Practice Interview Questions
30 questions across 8 categories. Read each, give your version out loud on a ~90 second timer, then reveal the strong answer.
Section A · Background / motivation
Q1. "Walk me through your data engineering experience."
Show strong answer
"Background is [generalist / analyst / SWE — whatever]. The last [N months/years] I've focused on the modern data stack — SQL, dbt, warehouse work, and the analytics-engineer mindset. Concretely I've [shipped X / done a side project / completed Y course]. The piece I'd be ramping on if I joined is [be honest — production-scale incremental, specific warehouse, your specific orchestration stack], and I have a concrete plan for how to do that. The reason this role caught my attention is the data is unusually rich — high-volume telemetry, multi-tenant economics, real-time-ish demands — which makes the modeling work genuinely interesting."
Q2. "Why this company / role?"
Show strong answer
"Two reasons. One: the data is interesting. AI infra companies have unit economics that depend on getting the data right — GPU utilization, cost-per-token, customer LTV, multi-tenant margin. That's analytics-engineering work where the work actually matters to the business, not 'pretty dashboards for executives.' Two: I'd rather work somewhere the data team has real leverage — finance, product, ops all depend on the warehouse being right. That's how I want to spend my time."
Q3. "What's the gap between your background and the role?"
Show strong answer
"Two gaps I'd flag.

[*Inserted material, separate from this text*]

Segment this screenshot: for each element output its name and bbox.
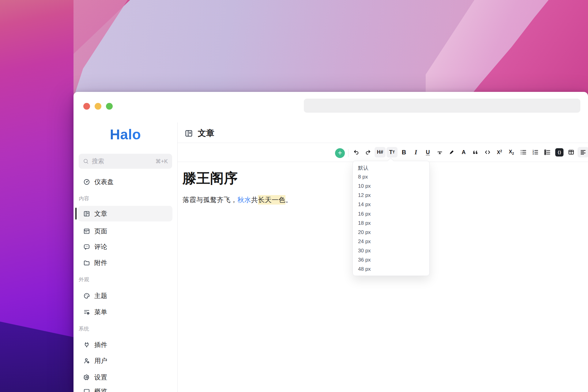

First, I haven't operated at [their scale — petabytes / billions of events / X concurrent users] in production. I understand the patterns — incremental models, partitioning, clustering, the cost levers — but I haven't been the on-call for a warehouse that size. Second, [their specific stack piece — Iceberg / Databricks / streaming]. What I do bring: strong SQL, modeling discipline, dbt fluency, and the instinct to ask 'what's the grain' before writing anything. The ramp plan for the gaps would be [specific learning move]."
Q4. "Why analytics engineering vs data engineering vs analyst?"
Show strong answer
"I like that analytics engineering sits exactly where I find the work most useful — close enough to the business to know why the metric matters, technical enough to model it well and own the testing. Pure data engineering, the work is infrastructure-first; pure analyst work, the work is question-first but you depend on others to build the data. Analytics engineering is the bridge: I own the layer that turns raw data into the metrics the business runs on. The transformation layer is where most of the value gets created in a modern data team."
Section B · SQL
Q5. "What's the difference between RANK, DENSE_RANK, and ROW_NUMBER?"
Show strong answer
"All three rank rows within a partition. ROW_NUMBER gives a unique integer 1, 2, 3 to every row, breaking ties arbitrarily by the ORDER BY tiebreaker. RANK gives ties the same rank but skips numbers — so values 100, 100, 90 become ranks 1, 1, 3. DENSE_RANK is the same as RANK but doesn't skip — 1, 1, 2. I default to ROW_NUMBER for 'one row per group' patterns and RANK or DENSE_RANK when ties should genuinely tie."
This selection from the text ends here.